То, что Евангелие от Марка имеет литературное происхождение, было доказано Вилле в работе «Grunde». В итоге: в той мере, в какой он предоставил основные материалы для доказательства. После проведенной им тщательной работы он может сказать, что сочинение Марка «не является копией устного оригинального Евангелия, а искусственной композицией». Он может назвать это произведение «произведением искусства» в силу его композиции и потому, что оно выполняет цель, поставленную сознанием, причем сознанием столь же свободным. Наконец, он может сказать, «что его композиции обусловлены не столько исторической связью, сколько предвзятыми общими положениями, несмотря на то, что они приняли видимость исторической связи, это объясняется тем, что его автор не был одним из непосредственных спутников Иисуса».
Неясно только, насколько, по мнению Вильке, следует принимать на веру уверенность в том, что форма создана свободно. Остается настолько неясным, что Вайс, анонсируя в «Берлинских ежегодниках» сочинение Вильке, выразил уверенность в том, что теперь дана высшая гарантия подлинно исторического характера евангельских сообщений.
На самом деле не следует говорить о том, что неясно, попал ли Вайс в точку Вильке. Сам Вильке говорит об этом так: «Подателями вестей, на которых ориентировались составители диегезиса, были не люди, которые расспрашивали других или записывали то, о чем расспрашивали в Галилее, а апостолы, и среди них те, кто был служителями слова с самого начала, то есть с того времени, когда должно было начаться сообщение, если оно должно было быть цельным». Это первичное Евангелие, говорит Вильке, содержится в писании Марка и перешло вместе с ним к Луке и Матфею.

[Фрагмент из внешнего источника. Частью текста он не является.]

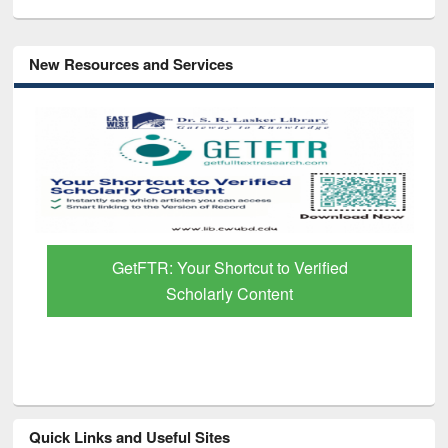
New Resources and Services
GetFTR: Your Shortcut to Verified
Scholarly Content
Quick Links and Useful Sites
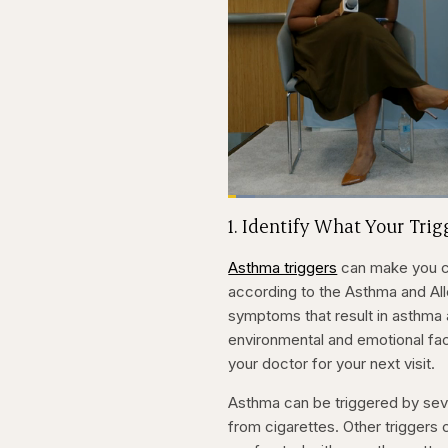
Loaded
:
3.81%
Current
0:20
Pause
Skip
Skip
Unmute
1. Identify What Your Tri
backward
forward
5
5
Time
seconds
seconds
Asthma triggers
can make you co
according to the Asthma and Alle
symptoms that result in asthma
environmental and emotional fac
your doctor for your next visit.
Asthma can be triggered by sev
from cigarettes. Other triggers 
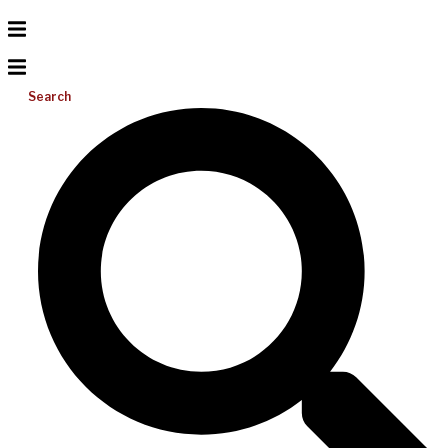
Search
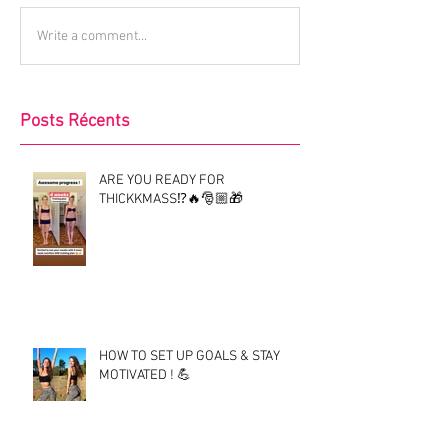
Write a comment...
Posts Récents
ARE YOU READY FOR
THICKKMASS⁉️🔥🎅🏼🎁
HOW TO SET UP GOALS & STAY
MOTIVATED ! 💪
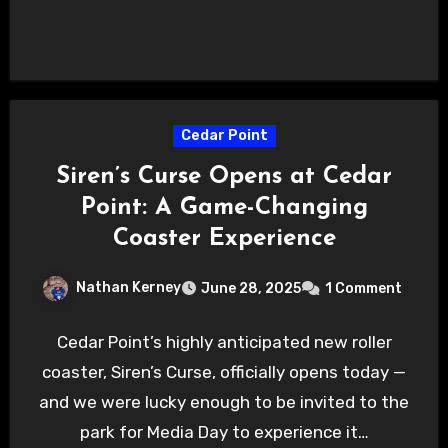
Cedar Point
Siren’s Curse Opens at Cedar
Point: A Game-Changing
Coaster Experience
Nathan Kerney
June 28, 2025
1 Comment
Cedar Point’s highly anticipated new roller
coaster, Siren’s Curse, officially opens today —
and we were lucky enough to be invited to the
park for Media Day to experience it…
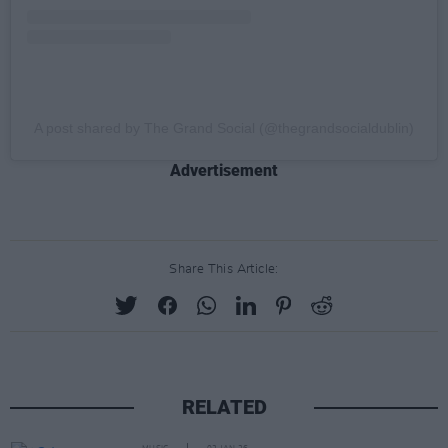
A post shared by The Grand Social (@thegrandsocialdublin)
Advertisement
Share This Article:
RELATED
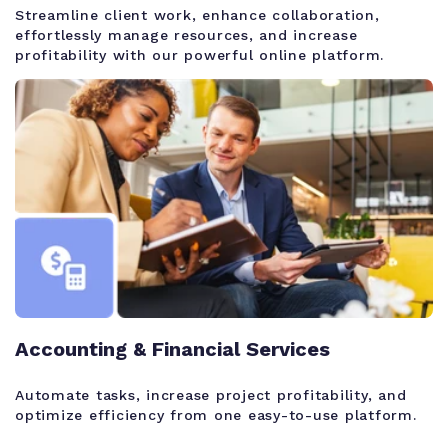
Streamline client work, enhance collaboration,
effortlessly manage resources, and increase
profitability with our powerful online platform.
Accounting & Financial Services
Automate tasks, increase project profitability, and
optimize efficiency from one easy-to-use platform.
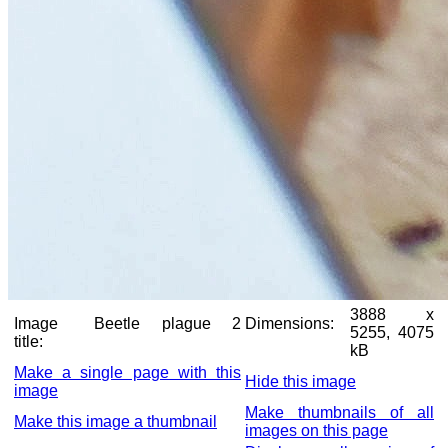
3888 x
Image
Beetle plague 2
Dimensions:
5255, 4075
title:
kB
Make a single page with this
Hide this image
image
Make thumbnails of all
Make this image a thumbnail
images on this page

Таким образом, в основном Вильке остается на позитивной точке зрения Вайса, но с ним, поскольку он до сих пор наиболее доказательно доказывал авторское происхождение Изначального Евангелия, противоречие этой точки зрения — прямое объединение критического и позитивного — напрашивается в тот момент, когда оно требует своего разрешения. Мы попытались это сделать и передаем на суд критиков наш труд, который для основательного решения задачи должен был снова полностью встать на точку зрения критика.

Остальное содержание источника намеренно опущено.